If yes, then the the double value is converted to a long, and then checked
if both values as double still match.
This works for LONG_MIN, INT_MIN, INT_MAX but it doesn’t
work for LONG_MAX.
Blame the compiler
I wrote a few tests to see what’s going on. There is a repository up
on github that has the
source. Let’s look at one file long.c:
#include <stdio.h>
#include <limits.h>
#include <stdlib.h>
#include <assert.h>
#include <float.h>
int fits_long( double value)
{
long l_val;
int fits;
if( value < (double) LONG_MIN || value > (double) LONG_MAX)
return( 0);
l_val = (long) value;
fits = (double) l_val == value;
if( ! fits)
fprintf( stderr, "Mismatch %f with %ld\n", value, l_val);
return( fits);
}
int main( int argc, char *argv[])
{
double value;
fprintf( stderr, "long (%d bytes): %ld - %ld\n", (int) sizeof( long), LONG_MIN, LONG_MAX);
fprintf( stderr, "double (%d bytes): %g - %g\n", (int) sizeof( double), DBL_MIN, DBL_MAX);
assert( (double) LONG_MAX <= DBL_MAX);
// keep my code optimiza
if( argc == 1)
value = (double) LONG_MAX;
else
value = (double) (LONG_MAX - atoi( argv[ 1]));
if( fits_long( value))
printf( "FITS\n");
else
printf( "NOPE\n");
return( 0);
}
Let’s build it with cc -o long-O0.exe long.c and run it. cc is gcc-9. This is
the output on my Intel Xeon machine:
long (8 bytes): -9223372036854775808 - 9223372036854775807
double (8 bytes): 2.22507e-308 - 1.79769e+308
Mismatch 9223372036854775808.000000 with -9223372036854775808
NOPE
But with optimized code cc -O3 -o long-O3.exe long.c I get:
long (8 bytes): -9223372036854775808 - 9223372036854775807
double (8 bytes): 2.22507e-308 - 1.79769e+308
FITS
Suddenly it works! This has got to be a compiler problem.
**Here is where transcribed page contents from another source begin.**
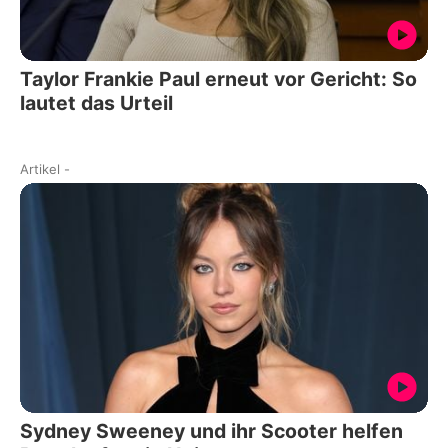
Taylor Frankie Paul erneut vor Gericht: So
lautet das Urteil
Artikel
-
Sydney Sweeney und ihr Scooter helfen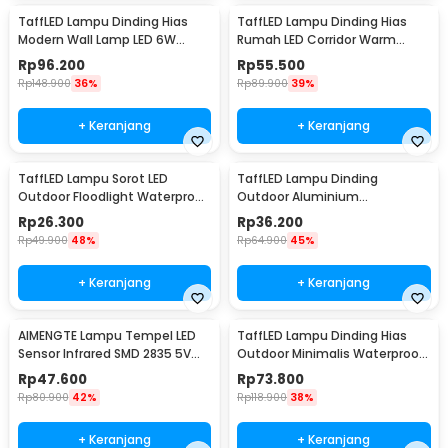
TaffLED Lampu Dinding Hias
TaffLED Lampu Dinding Hias
Modern Wall Lamp LED 6W
Rumah LED Corridor Warm
Warm White 85-265V -
White 3000K 6W 22cm - F0011
Rp
96.200
Rp
55.500
WLA8286
Rp
148.900
36%
Rp
89.900
39%
+ Keranjang
+ Keranjang
TaffLED Lampu Sorot LED
TaffLED Lampu Dinding
Outdoor Floodlight Waterproof
Outdoor Aluminium
Cool White 50W - A8
Waterproof LED 3W Warm
Rp
26.300
Rp
36.200
White - WD079
Rp
49.900
48%
Rp
64.900
45%
+ Keranjang
+ Keranjang
AIMENGTE Lampu Tempel LED
TaffLED Lampu Dinding Hias
Sensor Infrared SMD 2835 5V
Outdoor Minimalis Waterproof
50cm - D2835
Warm White 12W - NR-10
Rp
47.600
Rp
73.800
Rp
80.900
42%
Rp
118.900
38%
+ Keranjang
+ Keranjang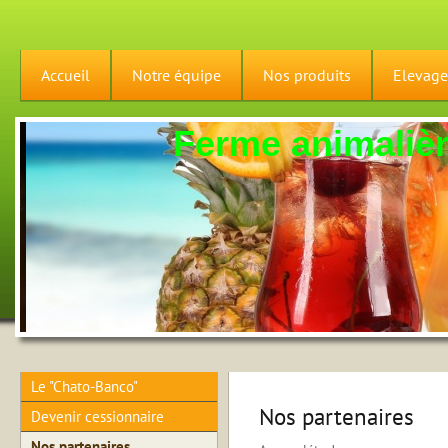
Accueil
Notre équipe
Nos produits
Elevage
Ferme animalière
Le "Chato-Banco"
Nos partenaires
Devenir cessionnaire
Nos partenaires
So lets try another compiler clang-9. But it gets the same result!
Or is it the CPU ?
Suspect the CPU
Intel CPUs have a history of bugs. Did I hit one of those ? Let’s fire up
the Raspberry Pi and see if results differ on ARM.
On ARM the long-long.c test exhibits the same behavior (long.c is fine,
because long is only 4 bytes large on the PI 4.)
./long-long-O0.exe
long-long (8 bytes): -9223372036854775808 - 9223372036854775807
double (8 bytes): 2.22507e-308 - 1.79769e+308
Mismatch 9223372036854775808.000000 with -9223372036854775808
NOPE
./long-long-O3.exe
long-long (8 bytes): -9223372036854775808 - 9223372036854775807
double (8 bytes): 2.22507e-308 - 1.79769e+308
FITS
So it must be a compiler bug! Or ?
Do another experiment
You can give long.exe a number that will be
subtracted from LONG_MAX. A manual binary search brought me to the
conclusion,that the problem manifests only with numbers that are larger than
LONG_MAX - 512.
And 512 are seven bits. Which is peculiar, but does it matter ?
Gather some more data
The problem happens when long or long-long
match the size of double a floating point number. Both are 8 bytes large.
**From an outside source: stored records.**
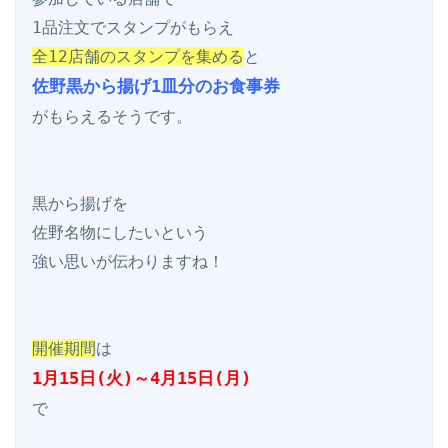
全12店舗のスタンプを集める
佐野黒から揚げ1皿分のお食事券
がもらえるそうです。

黒から揚げを

佐野名物にしたいという

強い思いが伝わりますね！

開催期間
1月15日(火)～4月15日(月)
で
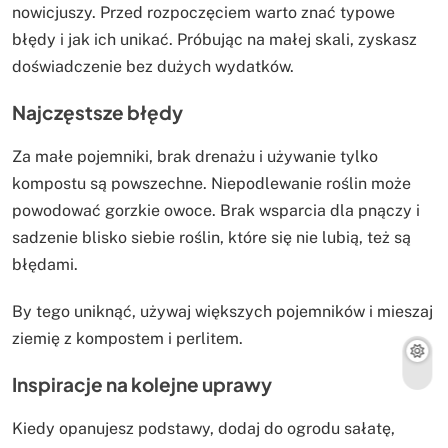
nowicjuszy. Przed rozpoczęciem warto znać typowe
błędy i jak ich unikać. Próbując na małej skali, zyskasz
doświadczenie bez dużych wydatków.
Najczęstsze błędy
Za małe pojemniki, brak drenażu i używanie tylko
kompostu są powszechne. Niepodlewanie roślin może
powodować gorzkie owoce. Brak wsparcia dla pnączy i
sadzenie blisko siebie roślin, które się nie lubią, też są
błędami.
By tego uniknąć, używaj większych pojemników i mieszaj
ziemię z kompostem i perlitem.
Inspiracje na kolejne uprawy
Kiedy opanujesz podstawy, dodaj do ogrodu sałatę,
How can a 64 bit integer fit into a 64 bit double ?
What does C say ?
If you look at the “New C Standard” we have:
When a finite value of real floating type is converted to an integer type other than
_Bool, the fractional part is discarded (i.e., the value is truncated toward zero).
Fine long is not _Bool.
If the value being converted is outside the range of values that can be represented, the behavior is undefined.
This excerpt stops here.